### What you are asked to do
Print exactly the lines that run from the first line of the material to the line containing "La Croix-de-Rozon", both ends included, and skip the pictures.

### Data for this exercise
######
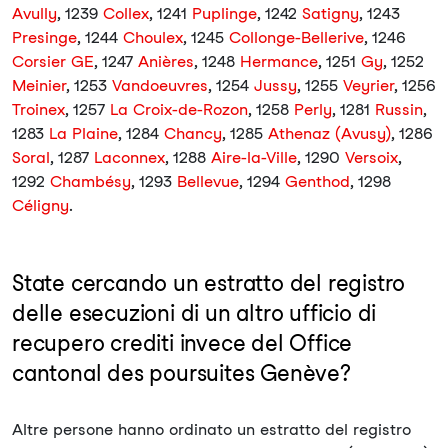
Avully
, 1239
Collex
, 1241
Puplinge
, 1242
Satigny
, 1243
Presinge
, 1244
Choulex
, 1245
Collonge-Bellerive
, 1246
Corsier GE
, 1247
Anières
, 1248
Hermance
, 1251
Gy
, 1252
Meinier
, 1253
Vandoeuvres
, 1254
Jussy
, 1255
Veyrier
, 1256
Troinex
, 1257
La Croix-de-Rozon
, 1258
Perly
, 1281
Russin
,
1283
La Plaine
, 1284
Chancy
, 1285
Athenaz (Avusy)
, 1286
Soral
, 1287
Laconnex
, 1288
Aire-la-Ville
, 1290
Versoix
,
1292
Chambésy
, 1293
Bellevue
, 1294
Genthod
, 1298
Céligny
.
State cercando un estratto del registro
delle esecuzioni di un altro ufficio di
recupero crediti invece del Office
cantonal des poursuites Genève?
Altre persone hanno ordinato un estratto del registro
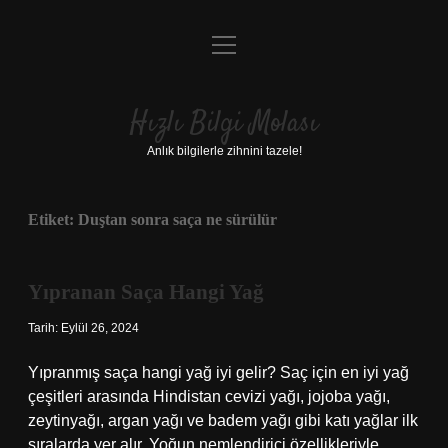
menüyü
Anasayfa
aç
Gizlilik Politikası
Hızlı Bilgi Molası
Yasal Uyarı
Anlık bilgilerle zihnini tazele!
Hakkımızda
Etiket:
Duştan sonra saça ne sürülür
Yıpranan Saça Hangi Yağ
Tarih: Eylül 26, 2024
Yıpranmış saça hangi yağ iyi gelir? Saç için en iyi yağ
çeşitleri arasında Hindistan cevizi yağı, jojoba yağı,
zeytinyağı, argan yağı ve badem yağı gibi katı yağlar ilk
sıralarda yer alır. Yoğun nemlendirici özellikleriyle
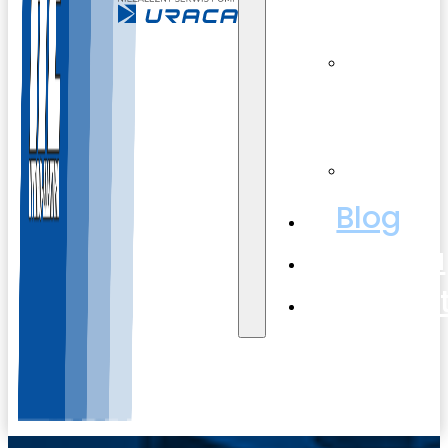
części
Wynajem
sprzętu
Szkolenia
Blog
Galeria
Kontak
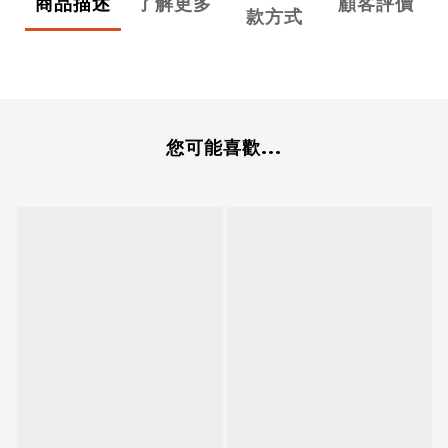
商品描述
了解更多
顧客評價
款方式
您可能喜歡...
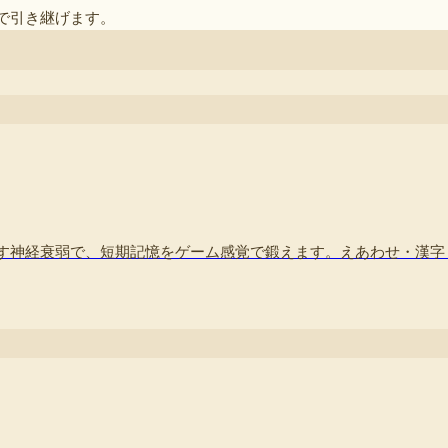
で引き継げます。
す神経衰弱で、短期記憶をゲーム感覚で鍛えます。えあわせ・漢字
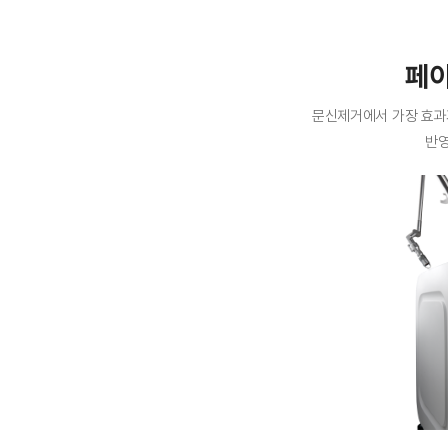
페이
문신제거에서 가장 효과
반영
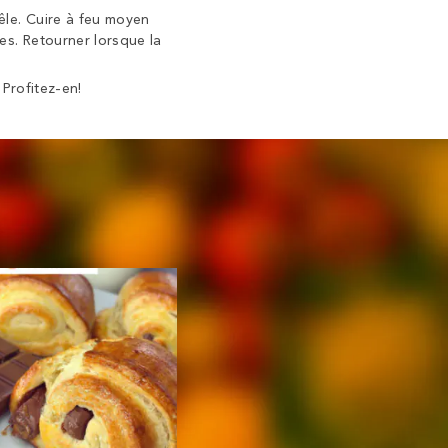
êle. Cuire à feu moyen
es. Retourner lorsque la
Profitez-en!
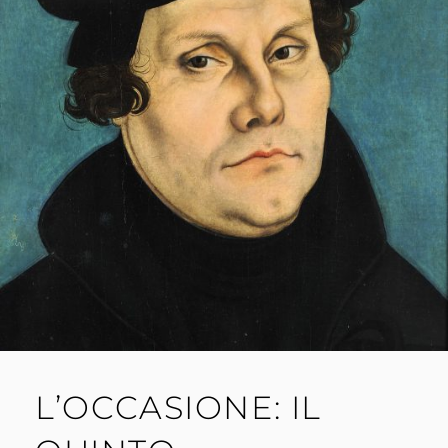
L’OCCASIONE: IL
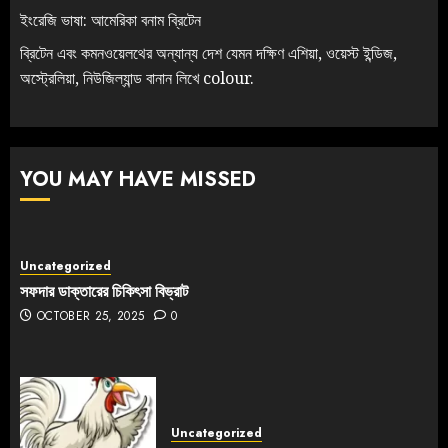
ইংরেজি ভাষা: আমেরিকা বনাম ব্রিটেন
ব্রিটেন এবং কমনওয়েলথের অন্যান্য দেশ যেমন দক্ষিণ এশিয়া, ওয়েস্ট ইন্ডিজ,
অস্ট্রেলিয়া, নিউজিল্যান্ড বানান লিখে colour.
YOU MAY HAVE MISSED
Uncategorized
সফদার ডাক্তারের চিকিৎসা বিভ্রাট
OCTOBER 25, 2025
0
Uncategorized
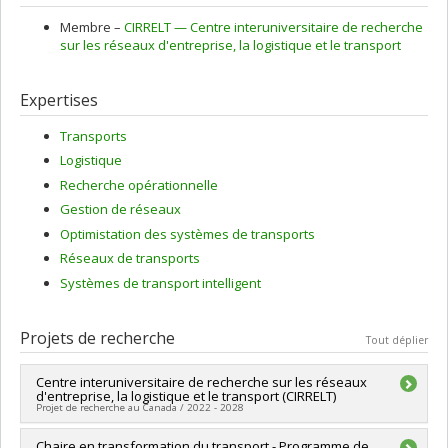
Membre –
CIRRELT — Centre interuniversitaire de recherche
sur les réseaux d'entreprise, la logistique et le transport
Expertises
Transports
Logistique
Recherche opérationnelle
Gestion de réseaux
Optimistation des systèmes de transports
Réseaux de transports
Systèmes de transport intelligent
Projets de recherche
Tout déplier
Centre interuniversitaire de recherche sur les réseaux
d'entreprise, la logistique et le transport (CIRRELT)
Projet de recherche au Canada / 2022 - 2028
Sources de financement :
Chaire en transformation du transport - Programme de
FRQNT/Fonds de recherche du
######
### Result
Avully
, 1239
Collex
, 1241
Puplinge
, 1242
Satigny
, 1243
Presinge
, 1244
Choulex
, 1245
Collonge-Bellerive
, 1246
Corsier GE
, 1247
Anières
, 1248
Hermance
, 1251
Gy
, 1252
Meinier
, 1253
Vandoeuvres
, 1254
Jussy
, 1255
Veyrier
, 1256
Troinex
, 1257
La Croix-de-Rozon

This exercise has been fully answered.